**Your goal:**
In the data below, how many lines contain the string "Variables"? Give only the number.

[[ Input data open ]]

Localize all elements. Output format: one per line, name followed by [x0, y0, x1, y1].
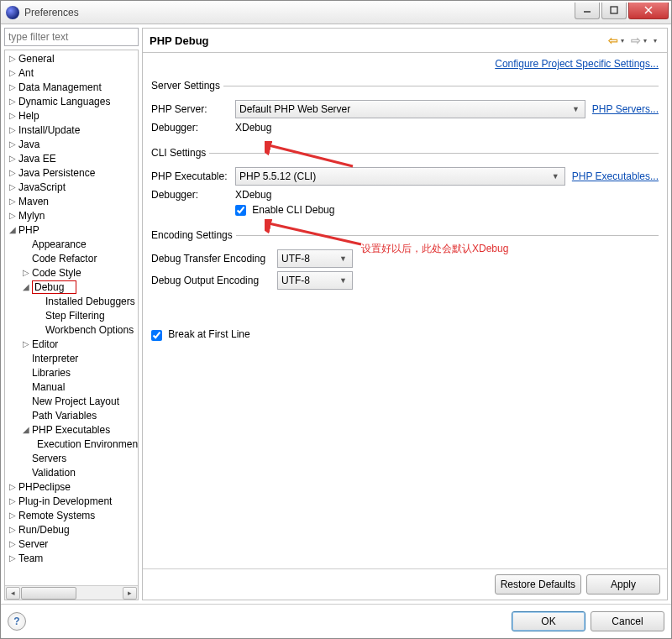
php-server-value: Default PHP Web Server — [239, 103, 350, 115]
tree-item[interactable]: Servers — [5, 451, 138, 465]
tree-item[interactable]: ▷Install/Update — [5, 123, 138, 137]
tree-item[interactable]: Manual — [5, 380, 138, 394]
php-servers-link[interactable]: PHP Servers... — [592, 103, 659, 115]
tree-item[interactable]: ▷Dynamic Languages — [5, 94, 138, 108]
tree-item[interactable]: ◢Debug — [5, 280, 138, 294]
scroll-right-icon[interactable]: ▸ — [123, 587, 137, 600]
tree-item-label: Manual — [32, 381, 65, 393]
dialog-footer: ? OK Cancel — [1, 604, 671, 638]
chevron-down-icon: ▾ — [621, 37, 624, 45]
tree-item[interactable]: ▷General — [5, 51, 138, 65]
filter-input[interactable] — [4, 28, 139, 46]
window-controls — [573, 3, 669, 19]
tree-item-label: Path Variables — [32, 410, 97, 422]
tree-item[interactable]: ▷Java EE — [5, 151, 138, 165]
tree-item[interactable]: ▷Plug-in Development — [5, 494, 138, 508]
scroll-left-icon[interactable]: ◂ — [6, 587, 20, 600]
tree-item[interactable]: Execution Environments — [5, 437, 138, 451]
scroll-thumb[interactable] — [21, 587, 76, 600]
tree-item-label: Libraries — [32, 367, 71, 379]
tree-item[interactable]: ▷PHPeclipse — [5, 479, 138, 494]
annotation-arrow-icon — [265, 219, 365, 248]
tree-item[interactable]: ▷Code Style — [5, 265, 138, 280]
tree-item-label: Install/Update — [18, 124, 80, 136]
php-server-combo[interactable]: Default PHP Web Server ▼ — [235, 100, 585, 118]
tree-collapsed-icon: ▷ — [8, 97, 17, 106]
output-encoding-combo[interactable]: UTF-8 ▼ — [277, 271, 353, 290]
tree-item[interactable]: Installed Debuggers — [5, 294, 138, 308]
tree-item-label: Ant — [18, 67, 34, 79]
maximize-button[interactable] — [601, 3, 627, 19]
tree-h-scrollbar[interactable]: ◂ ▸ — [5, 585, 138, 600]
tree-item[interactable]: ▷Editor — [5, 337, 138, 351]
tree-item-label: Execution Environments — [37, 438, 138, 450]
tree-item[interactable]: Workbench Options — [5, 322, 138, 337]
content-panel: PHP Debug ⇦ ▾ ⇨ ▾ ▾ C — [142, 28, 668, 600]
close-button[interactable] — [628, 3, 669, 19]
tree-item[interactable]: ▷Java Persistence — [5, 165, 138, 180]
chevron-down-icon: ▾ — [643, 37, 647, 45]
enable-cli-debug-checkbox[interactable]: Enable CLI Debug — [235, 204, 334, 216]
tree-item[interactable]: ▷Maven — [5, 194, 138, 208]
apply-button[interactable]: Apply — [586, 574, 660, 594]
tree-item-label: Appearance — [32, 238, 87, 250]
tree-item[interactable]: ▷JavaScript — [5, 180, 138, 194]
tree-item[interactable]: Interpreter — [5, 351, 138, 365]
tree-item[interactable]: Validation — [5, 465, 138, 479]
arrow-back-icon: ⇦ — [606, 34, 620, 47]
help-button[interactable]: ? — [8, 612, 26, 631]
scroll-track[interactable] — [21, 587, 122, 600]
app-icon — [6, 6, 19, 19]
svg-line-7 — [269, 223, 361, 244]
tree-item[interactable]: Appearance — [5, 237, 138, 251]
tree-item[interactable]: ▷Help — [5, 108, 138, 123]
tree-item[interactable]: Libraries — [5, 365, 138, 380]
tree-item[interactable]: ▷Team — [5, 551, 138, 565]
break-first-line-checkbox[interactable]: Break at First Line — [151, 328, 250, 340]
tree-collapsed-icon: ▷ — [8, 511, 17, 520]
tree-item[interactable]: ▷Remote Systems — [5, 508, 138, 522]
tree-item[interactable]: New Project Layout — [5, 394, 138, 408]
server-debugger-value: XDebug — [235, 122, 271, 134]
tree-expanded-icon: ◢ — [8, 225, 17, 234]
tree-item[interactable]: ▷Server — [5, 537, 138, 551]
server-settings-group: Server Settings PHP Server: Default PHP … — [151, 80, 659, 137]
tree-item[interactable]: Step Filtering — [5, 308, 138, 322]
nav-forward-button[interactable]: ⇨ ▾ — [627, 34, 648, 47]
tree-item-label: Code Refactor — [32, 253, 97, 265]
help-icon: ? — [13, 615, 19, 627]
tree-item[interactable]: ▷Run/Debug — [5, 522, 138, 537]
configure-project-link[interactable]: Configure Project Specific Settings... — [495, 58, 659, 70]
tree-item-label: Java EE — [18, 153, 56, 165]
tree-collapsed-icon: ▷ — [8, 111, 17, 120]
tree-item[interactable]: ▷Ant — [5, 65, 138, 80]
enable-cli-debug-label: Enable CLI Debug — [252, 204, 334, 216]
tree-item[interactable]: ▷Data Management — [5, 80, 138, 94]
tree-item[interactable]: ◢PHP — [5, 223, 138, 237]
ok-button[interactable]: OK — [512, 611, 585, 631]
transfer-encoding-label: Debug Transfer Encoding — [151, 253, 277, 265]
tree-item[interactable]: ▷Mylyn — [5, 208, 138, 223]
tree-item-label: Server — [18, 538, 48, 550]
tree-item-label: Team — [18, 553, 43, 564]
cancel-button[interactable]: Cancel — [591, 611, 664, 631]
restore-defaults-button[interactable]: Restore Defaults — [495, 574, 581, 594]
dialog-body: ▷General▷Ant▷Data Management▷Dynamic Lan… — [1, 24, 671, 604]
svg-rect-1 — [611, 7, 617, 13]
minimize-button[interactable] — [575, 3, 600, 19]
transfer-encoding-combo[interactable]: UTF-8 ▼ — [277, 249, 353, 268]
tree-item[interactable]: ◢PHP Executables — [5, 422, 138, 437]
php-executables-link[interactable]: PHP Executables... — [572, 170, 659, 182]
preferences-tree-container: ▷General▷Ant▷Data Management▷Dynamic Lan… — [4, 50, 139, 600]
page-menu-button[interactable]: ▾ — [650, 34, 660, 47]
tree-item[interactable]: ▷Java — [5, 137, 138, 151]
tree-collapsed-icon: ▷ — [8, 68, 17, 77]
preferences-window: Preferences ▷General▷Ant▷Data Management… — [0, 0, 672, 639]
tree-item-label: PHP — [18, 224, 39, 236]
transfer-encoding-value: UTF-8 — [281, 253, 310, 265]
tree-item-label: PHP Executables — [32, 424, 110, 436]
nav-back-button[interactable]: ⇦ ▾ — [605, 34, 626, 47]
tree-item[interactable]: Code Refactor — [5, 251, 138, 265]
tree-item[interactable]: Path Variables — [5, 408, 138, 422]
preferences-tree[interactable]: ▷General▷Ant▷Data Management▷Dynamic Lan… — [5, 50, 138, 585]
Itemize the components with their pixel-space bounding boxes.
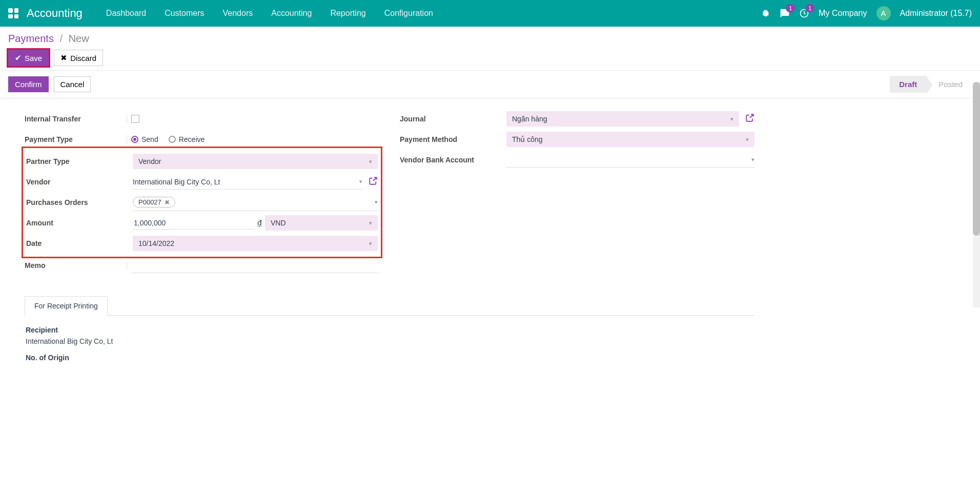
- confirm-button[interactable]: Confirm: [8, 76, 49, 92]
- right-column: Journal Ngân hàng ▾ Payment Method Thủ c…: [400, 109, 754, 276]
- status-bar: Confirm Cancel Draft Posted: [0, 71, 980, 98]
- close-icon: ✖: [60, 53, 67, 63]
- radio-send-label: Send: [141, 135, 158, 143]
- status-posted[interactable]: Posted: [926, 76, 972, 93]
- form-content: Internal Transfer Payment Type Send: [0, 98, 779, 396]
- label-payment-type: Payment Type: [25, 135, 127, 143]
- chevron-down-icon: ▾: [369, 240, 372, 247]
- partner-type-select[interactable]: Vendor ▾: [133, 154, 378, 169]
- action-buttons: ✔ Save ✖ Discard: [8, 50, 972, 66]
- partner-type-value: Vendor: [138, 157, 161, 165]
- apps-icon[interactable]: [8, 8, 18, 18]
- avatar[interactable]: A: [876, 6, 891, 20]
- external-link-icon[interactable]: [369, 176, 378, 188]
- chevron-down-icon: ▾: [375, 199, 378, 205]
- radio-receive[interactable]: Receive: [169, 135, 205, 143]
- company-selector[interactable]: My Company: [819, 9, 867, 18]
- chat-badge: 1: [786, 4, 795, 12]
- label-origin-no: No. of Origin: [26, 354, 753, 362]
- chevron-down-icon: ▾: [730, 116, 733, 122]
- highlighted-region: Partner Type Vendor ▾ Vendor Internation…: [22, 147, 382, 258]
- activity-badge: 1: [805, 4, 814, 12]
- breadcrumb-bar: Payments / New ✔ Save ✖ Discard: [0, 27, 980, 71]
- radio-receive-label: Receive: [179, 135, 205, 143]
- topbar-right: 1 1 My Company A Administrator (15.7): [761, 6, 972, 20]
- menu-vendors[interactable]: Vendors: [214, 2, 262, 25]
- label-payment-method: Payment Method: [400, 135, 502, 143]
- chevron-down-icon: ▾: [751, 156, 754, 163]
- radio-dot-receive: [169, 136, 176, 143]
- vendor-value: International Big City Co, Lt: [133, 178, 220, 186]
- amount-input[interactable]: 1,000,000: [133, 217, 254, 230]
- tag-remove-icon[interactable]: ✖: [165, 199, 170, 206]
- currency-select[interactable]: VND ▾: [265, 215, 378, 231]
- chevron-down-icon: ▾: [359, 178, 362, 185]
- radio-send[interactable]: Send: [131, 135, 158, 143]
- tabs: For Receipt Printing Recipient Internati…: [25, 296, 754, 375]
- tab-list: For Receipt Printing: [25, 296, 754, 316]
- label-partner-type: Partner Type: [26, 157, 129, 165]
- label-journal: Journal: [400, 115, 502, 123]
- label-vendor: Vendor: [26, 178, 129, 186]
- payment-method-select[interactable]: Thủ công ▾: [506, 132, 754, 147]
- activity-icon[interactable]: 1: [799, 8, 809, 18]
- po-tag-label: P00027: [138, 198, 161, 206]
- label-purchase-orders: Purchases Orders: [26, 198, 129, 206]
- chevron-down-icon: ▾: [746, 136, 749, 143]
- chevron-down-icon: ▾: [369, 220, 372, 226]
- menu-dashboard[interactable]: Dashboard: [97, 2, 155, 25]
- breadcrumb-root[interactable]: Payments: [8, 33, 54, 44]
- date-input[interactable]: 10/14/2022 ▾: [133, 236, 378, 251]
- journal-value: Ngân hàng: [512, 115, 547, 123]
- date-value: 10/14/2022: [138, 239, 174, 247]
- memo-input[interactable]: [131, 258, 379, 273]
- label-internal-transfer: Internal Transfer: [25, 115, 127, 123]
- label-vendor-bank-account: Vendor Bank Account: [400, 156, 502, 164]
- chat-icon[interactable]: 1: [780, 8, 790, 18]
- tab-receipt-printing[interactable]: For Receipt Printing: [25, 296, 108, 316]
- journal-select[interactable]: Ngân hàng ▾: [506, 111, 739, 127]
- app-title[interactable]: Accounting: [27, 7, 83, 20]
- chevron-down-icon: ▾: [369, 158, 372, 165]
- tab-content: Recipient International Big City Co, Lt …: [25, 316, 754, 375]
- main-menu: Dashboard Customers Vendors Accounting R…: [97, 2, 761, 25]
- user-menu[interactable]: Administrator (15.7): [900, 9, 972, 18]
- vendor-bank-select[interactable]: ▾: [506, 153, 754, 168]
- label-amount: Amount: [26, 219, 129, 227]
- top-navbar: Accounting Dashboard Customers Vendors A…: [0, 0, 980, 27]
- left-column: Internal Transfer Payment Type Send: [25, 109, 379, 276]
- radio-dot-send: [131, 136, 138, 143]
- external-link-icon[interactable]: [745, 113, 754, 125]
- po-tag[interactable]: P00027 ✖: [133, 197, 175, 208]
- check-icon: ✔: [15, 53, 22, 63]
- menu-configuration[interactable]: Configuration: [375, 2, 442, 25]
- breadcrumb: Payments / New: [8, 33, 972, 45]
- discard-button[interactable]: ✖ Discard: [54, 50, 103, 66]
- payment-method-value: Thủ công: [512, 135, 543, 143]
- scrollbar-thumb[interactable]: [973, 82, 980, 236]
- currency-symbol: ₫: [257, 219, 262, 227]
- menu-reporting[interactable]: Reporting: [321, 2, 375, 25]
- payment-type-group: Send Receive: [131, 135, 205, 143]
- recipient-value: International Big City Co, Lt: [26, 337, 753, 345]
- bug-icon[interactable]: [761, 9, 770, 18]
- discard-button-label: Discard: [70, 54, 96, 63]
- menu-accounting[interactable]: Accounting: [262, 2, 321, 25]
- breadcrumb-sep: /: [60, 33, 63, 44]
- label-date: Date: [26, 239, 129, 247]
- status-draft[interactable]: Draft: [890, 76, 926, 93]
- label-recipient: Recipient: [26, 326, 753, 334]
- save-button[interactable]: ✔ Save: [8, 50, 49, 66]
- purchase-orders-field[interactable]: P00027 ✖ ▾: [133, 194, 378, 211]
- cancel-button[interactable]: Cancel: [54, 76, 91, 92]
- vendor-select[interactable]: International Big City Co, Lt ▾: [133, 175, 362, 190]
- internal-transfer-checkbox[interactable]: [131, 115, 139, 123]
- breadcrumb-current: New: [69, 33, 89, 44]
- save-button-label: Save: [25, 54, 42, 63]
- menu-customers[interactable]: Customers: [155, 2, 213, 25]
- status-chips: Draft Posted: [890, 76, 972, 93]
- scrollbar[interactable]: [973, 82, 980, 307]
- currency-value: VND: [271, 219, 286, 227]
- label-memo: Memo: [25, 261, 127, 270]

[[ Input data closed ]]

**Task result:**
2